You are managing gut health for yourself by doing the Gut Plan Clinic. The experience often sparks interest in doing more for a child, either your own or one close to you.
Here are my top 10 ways to help a child’s gut health:
- Even before giving birth, pregnant mothers can do ground work by improving their own diet and consuming foods or supplements rich in beneficial bacteria.
- Breastfeed if at all possible as it is hugely beneficial for a young baby’s gut flora. This is especially important for those infants born by caesarean section as their gut flora is different. The transit through the birth canal is the first inoculation of bacteria and a C-section will bypass this step.
- From weaning and beyond, serve up lots of vegetables. They contain prebiotic fibre that helps good bacteria thrive. Diversity is important so add new foods each season.
- From a young age (my kids had them from toddler years) add natural foods containing beneficial bacteria. Live cultured yogurt is a source but many yogurts are sweetened, especially those targeted at children. Kefir is similar to yogurt and is a much better source of bacteria. It has got a tangy flavour so try adding some fresh fruit in the beginning if your child isn’t used to it.
- Get the staples right. Oats and oatcakes are full of gut-friendly fibre and are easier to digest than processed wheat based snacks. Potatoes are good for the gut, fries and chips are not!
- Keep sweets and sugary foods to an occasional treat only. Be sugar savvy – sugar that is found in processed foods or drinks, so called ‘free sugars,’ are the dangerous type rather than natural sugars within food such as those in a fibre rich banana.

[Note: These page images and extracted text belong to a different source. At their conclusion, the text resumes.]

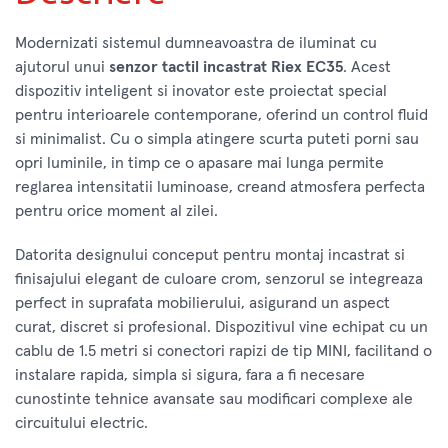
Modernizati sistemul dumneavoastra de iluminat cu
ajutorul unui
senzor tactil incastrat Riex EC35
. Acest
dispozitiv inteligent si inovator este proiectat special
pentru interioarele contemporane, oferind un control fluid
si minimalist. Cu o simpla atingere scurta puteti porni sau
opri luminile, in timp ce o apasare mai lunga permite
reglarea intensitatii luminoase, creand atmosfera perfecta
pentru orice moment al zilei.
Datorita designului conceput pentru montaj incastrat si
finisajului elegant de culoare crom, senzorul se integreaza
perfect in suprafata mobilierului, asigurand un aspect
curat, discret si profesional. Dispozitivul vine echipat cu un
cablu de 1.5 metri si conectori rapizi de tip MINI, facilitand o
instalare rapida, simpla si sigura, fara a fi necesare
cunostinte tehnice avansate sau modificari complexe ale
circuitului electric.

Free sugars have a disruptive, negative impact on the microbiome and on wider health.
- A child’s microbiome benefits from being exposed to the bacteria from domestic animals. So, if you have them, cuddles with Smudge the cat or Rover the dog are to be welcomed! However, maintain the usual hygiene rules for outings to farms, zoos and wildlife parks.
- Embrace playing in the mud and use natural cleaning products to wash them, and their clothes afterwards. Too much cleaning can actually be bad.
- Avoid unnecessary antibiotics. If your child, or any member of your family, is put onto a course of antibiotics try to follow up with a high strength multi-strain beneficial bacteria supplement afterwards for at least 3 weeks. Look for multi-strain brands are designed for the age range of the child.
- Last but not least, talk to your children about gut health. It can help to visualise the bacteria in their bodies as a pet that has to be fed alongside the body. Make it fun and engaging and they will soon be.